Today we are announcing a partnership with Obscura VPN, a newly launched two-party VPN service that uses our WireGuard VPN servers as its “exit hop”.
This partnership starts on 11th Feburary 2025, with apps for macOS being available from this date on Obscura VPNs website.
While connected through Obscura, your traffic first passes through Obscura’s servers before exiting to the Internet via Mullvad’s WireGuard servers. This two-party architecture ensures that neither Obscura nor Mullvad can see both your identity and your Internet traffic.
Obscura users can verify that their traffic is sent encrypted to a Mullvad server by comparing their server’s WireGuard public key (shown on the Obscura App’s “Location” page) against those published on our server page(https[://]mullvad[.]net/servers).
Obscura also features a custom obfuscation protocol based on QUIC that mimics HTTP/3 traffic to bypass firewalls and censorship.
Well it’s nice and all, and while I don’t have any speed complaints at this point I hope mullvad is going to focus on expanding the server network. They’re partnered like with what, three companies at this point? Mozilla, Malwarebytes and now Obscura - all are using mullvad’s infrastructure to provide VPN services.
They have a launch price of $6, but it looks like they plan to raise the price to $8 after launch. I’m wondering what features they’re planning to have that would make it worth paying them the extra few bucks over just going with Mullvad (especially since they’re just using Mullvad’s servers).
From their website, they say that they are using QUIC for communication with Obscura servers. Do they have any alternative ways? QUIC is just blocked as a protocol by some ISPs in my country.
Mullvad does anonymized payments using cash and crypto. What payments do obscura allow?
I do wish you could specify the entry and exit. I’d personally be MUCH more comfortable with mullvad being the entry, seeing as their client software (ie the software that’s actually encrypting my traffic and changing firewall rules) is battle-tested.
I don’t mean to hate on obscura but I do question how comfortable people are going to be with trusting obscura instead of tried-and-tested mullvad when it comes to client-side implementation and payments.
Why the early launch? Not to dog on you guys but releasing with only MacOS does not inspire confidence in a privacy space. I love this idea and I think that it
Another question, what country do you guys operate from?
No Australian servers. Based in US and subject to US law. No historical information about the company and ownership. And for a service that claims to be unable to see your traffic, this quote from the legal terms is concerning
“Obscura may, in appropriate circumstances and at its discretion, disable and/or terminate User Accounts of users who repeatedly infringe the intellectual property of others”

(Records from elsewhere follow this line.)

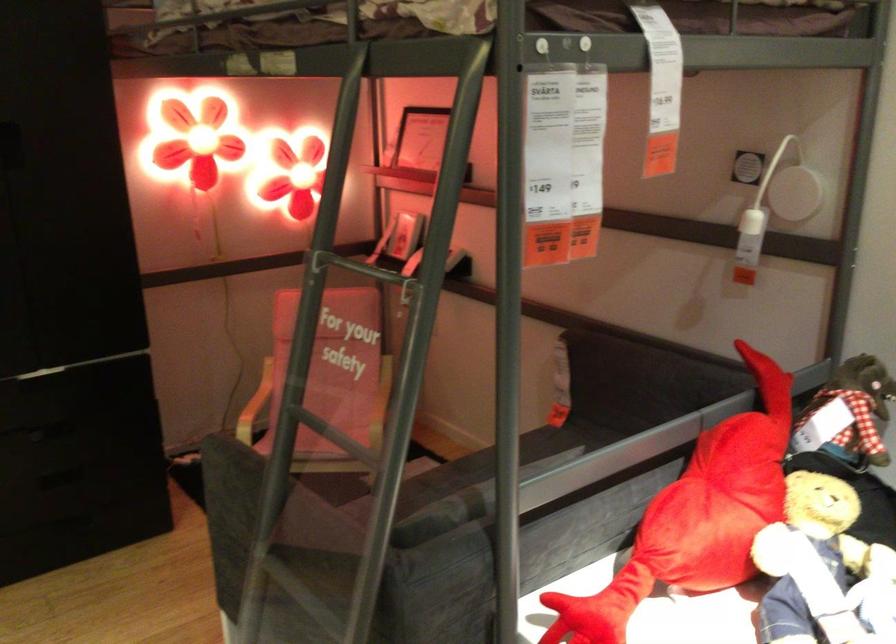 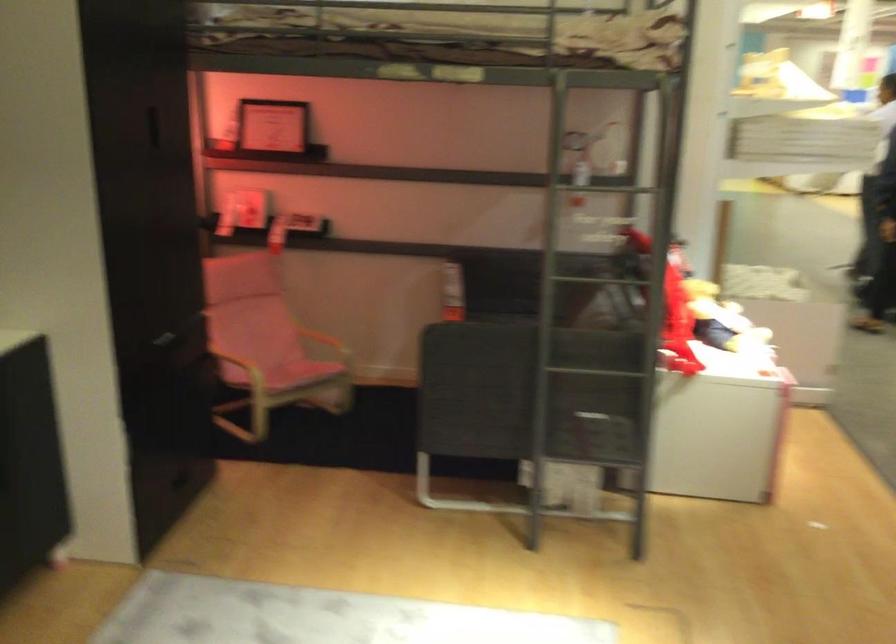 In the second image, find the point that corresponds to (x=454, y=401) in the first image.

(332, 328) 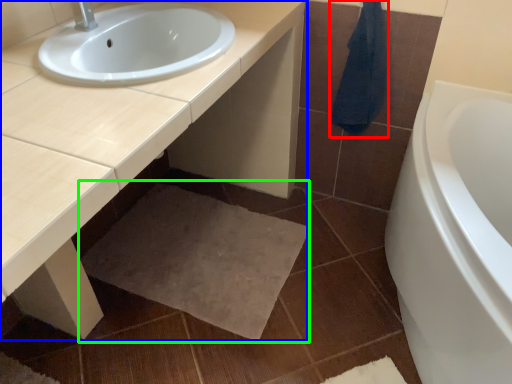 Question: Which object is the farthest from bath towel (highlighted by a red box)? Choose among these: countertop (highlighted by a blue box) or bath mat (highlighted by a green box).

Choices:
 (A) countertop
 (B) bath mat

Answer: (B)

That’s some seriously doped out way of running ads. You never have to call it by name while it’d ask for some serious thinking to get UBlock catching those. That said I still find it way better, for anyone, than paying for “reviews” or bribing search engines. Now we can only hope prospective obscurantists will not in any way get privilege on the Mullvad layer; while perfectly possible I don’t think it’s reasonable or fair to assume. For what it’s worth, Mozilla VPN is not faster than vanilla Mullvad (same), and Tailscale users complain as much as we do.